— WHAT YOU HAVE TO DO —
Below are several entries. Transcribe exactly those lines that fall from the one with "den Verkaufsleiter-Club" through the one with "339-447 (4475) Кондрашов", end lines included.

— AVAILABLE DATA —
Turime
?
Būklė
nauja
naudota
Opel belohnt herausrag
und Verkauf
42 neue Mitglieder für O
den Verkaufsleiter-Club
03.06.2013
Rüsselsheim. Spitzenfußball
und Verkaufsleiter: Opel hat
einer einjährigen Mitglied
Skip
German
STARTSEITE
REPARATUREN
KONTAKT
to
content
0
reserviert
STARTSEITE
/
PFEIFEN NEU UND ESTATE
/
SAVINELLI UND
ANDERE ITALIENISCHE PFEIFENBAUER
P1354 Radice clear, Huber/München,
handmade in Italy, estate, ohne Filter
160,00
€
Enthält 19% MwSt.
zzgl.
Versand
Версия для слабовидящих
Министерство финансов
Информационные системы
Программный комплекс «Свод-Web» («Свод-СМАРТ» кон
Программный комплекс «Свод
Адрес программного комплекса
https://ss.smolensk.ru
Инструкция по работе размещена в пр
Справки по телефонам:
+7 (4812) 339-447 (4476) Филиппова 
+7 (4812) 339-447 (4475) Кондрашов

---

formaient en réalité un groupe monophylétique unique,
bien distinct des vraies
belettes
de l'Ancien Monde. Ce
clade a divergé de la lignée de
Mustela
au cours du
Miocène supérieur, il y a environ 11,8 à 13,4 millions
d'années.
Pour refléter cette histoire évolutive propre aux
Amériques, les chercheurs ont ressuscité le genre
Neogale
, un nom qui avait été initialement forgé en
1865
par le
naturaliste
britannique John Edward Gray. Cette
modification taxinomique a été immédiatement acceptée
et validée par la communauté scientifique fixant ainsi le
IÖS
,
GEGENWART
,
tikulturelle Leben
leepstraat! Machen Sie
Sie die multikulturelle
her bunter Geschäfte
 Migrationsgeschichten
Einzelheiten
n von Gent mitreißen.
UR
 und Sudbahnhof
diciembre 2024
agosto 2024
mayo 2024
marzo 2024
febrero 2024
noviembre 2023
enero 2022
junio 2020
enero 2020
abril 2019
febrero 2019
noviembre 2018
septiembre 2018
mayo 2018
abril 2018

— OUTPUT OF THE TASK —
den Verkaufsleiter-Club
03.06.2013
Rüsselsheim. Spitzenfußball
und Verkaufsleiter: Opel hat
einer einjährigen Mitglied
Skip
German
STARTSEITE
REPARATUREN
KONTAKT
to
content
0
reserviert
STARTSEITE
/
PFEIFEN NEU UND ESTATE
/
SAVINELLI UND
ANDERE ITALIENISCHE PFEIFENBAUER
P1354 Radice clear, Huber/München,
handmade in Italy, estate, ohne Filter
160,00
€
Enthält 19% MwSt.
zzgl.
Versand
Версия для слабовидящих
Министерство финансов
Информационные системы
Программный комплекс «Свод-Web» («Свод-СМАРТ» кон
Программный комплекс «Свод
Адрес программного комплекса
https://ss.smolensk.ru
Инструкция по работе размещена в пр
Справки по телефонам:
+7 (4812) 339-447 (4476) Филиппова 
+7 (4812) 339-447 (4475) Кондрашов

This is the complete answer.